A Health Records Void on Gender and Sexual Orientation

Gaps in health care for LGBTQ2S+ communities are hard to solve if you don’t measure them, report says.

Canada needs to update its electronic health records to include gender, sex and sexual orientation to ensure LGBTQ2S+ people can access safe, appropriate and affirming care, according to a recent report by the Community-Based Research Centre.

Currently, there is no national standard to collect information on gender (referring to how a person identifies and lives their life in relation to socially constructed norms and behaviours) or sex (referring to someone’s physical characteristics), and most electronic health records interchange the two terms.

There’s also rarely a place to disclose sexual orientation on a form, and when there is it asks people to choose between lesbian/gay or straight, leaving out bisexuality and other orientations, according to the report.

This can prevent LGBTQ2S + people from accessing medical care.

Many LGBTQ2S+ people face discrimination, stigma, ostracization and violence and also have “higher rates of mortality, depression, suicide and chronic diseases while facing barriers to health screening and preventive care,” the report says.

There are a lot of different ways this happens.

For example, if a doctor assumes a patient is straight they may only swab their genitals during an STI screening, says Cameron Schwartz, knowledge translation manager for Community-Based Research Centre and co-author of the report.

“The doctor might miss swabbing the patient’s throat or rectum, which means STIs can be missed and continue to circle in the community,” he says.

If a doctor assumes a male patient is straight, men who have sex with men may miss out on interventions like PrEP, a highly-effective HIV prevention medication, or information on Mpox outbreaks (formerly known as Monkeypox), the report says.

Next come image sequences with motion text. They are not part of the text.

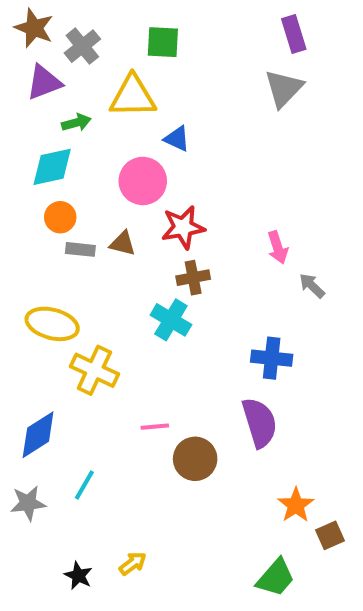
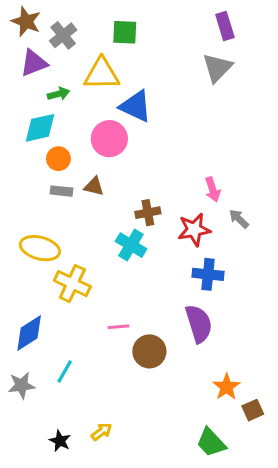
blue triangle: (177, 139) -> (136, 106), size x1.6
orange circle: (60, 217) -> (58, 159), moved
red star: (183, 227) -> (194, 230), moved
green trapezoid: (276, 578) -> (211, 442), turned 96

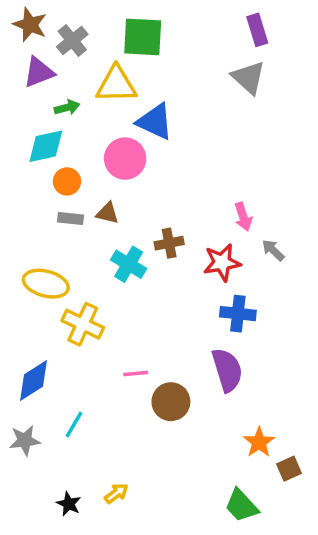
green square: (125, 32) -> (143, 37), size x1.4
gray triangle: (217, 68) -> (248, 77), turned -32
cyan cross: (131, 245) -> (129, 264), moved

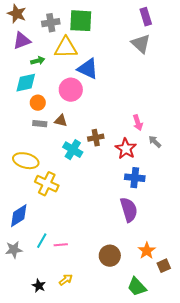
gray cross: (72, 40) -> (51, 23), moved, turned 30
red star: (222, 262) -> (126, 149), turned -30
pink line: (136, 373) -> (61, 245), moved
brown circle: (171, 402) -> (110, 256), moved

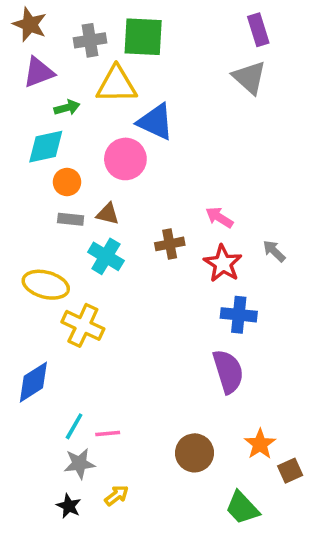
pink arrow: (138, 123) -> (219, 217), moved, turned 140
cyan cross: (73, 150) -> (106, 256), moved
gray star: (14, 250) -> (79, 464), moved

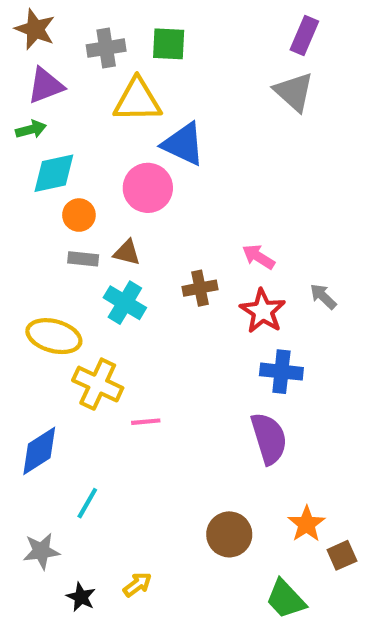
purple rectangle: (258, 30) -> (304, 35), turned 40
green square: (143, 37) -> (169, 44), size x0.7
green arrow: (67, 108) -> (31, 129), moved
pink line: (108, 433) -> (146, 422), moved
gray star: (79, 464) -> (41, 551), moved

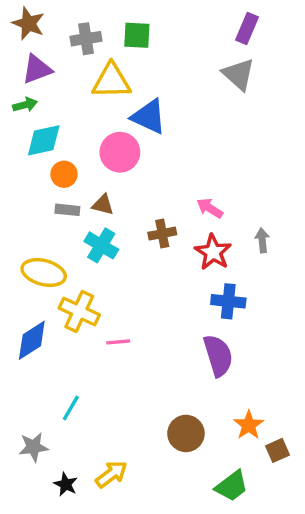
gray arrow: (323, 296) -> (262, 240), turned 40
blue diamond: (39, 451) -> (32, 340), moved
yellow arrow: (137, 585) -> (111, 474), size x1.4
green trapezoid: (286, 599) -> (232, 486), turned -84

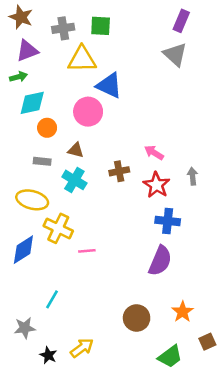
gray rectangle: (67, 210) -> (42, 161), moved
purple semicircle: (218, 356) -> (160, 261), turned 40
brown square: (277, 450) -> (207, 342), moved

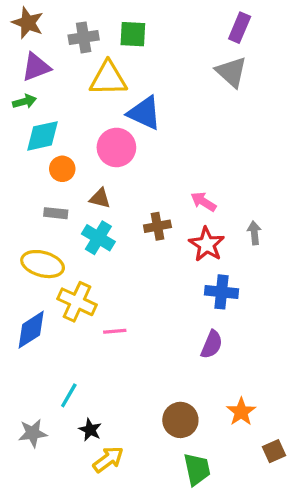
purple semicircle: (160, 261) -> (212, 344), size x0.7
black star: (48, 355) -> (90, 430), moved
green trapezoid: (170, 357) -> (197, 469), moved, turned -65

Or, a trans person’s ID may list the wrong name and pronouns, and if someone needs to go to the ER they’re having to deal with being being deadnamed and misgendered while also navigating their own acute health emergency.

“It’s important to reduce instances of otherness,” Schwartz says.

In March, the B.C. government published guidance to standardize how healthcare providers collect information on gender, sex, sexual orientation and information on the health services sex and gender marker.

“The standards and guide will support trauma-informed care that addresses barriers to access such as misnaming, misgendering, outing and missed opportunities for preventive screening,” the Ministry of Health told The Tyee in an email.

The Community-Based Research Centre report notes transgender and gender diverse people are less up-to-date on cervical and breast cancer screenings because many provincial and territorial screening reminder systems are automatically sent out based on a patient’s health record, which may only list gender or sex or confuse the two.

Standardizing data collection improves patient health and increases the data available for healthcare workers, the government says on its website.

In its email, the health ministry says it “supports inclusive, equitable and quality healthcare in B.C., and although compliance with this [standard for collecting gender, sex and sexual orientation data] isn’t provincially mandated, organizations and individuals are encouraged to adopt the standards.”

That’s a great step in the right direction, but there’s still work to be done to ensure clinics and hospitals make use of that guidance, Schwartz says.

He also says Canada needs a national, not provincial, standard for reporting gender, sex and sexual orientation in health records so there are no gaps for patients or data collectors across the country.

Because data on gender, sex and sexual orientation isn’t collected from healthcare systems, there’s a lack of understanding about the specifics and realities of LGBTQ2S+ health needs, how and where people access appropriate care, and health outcomes, the report says.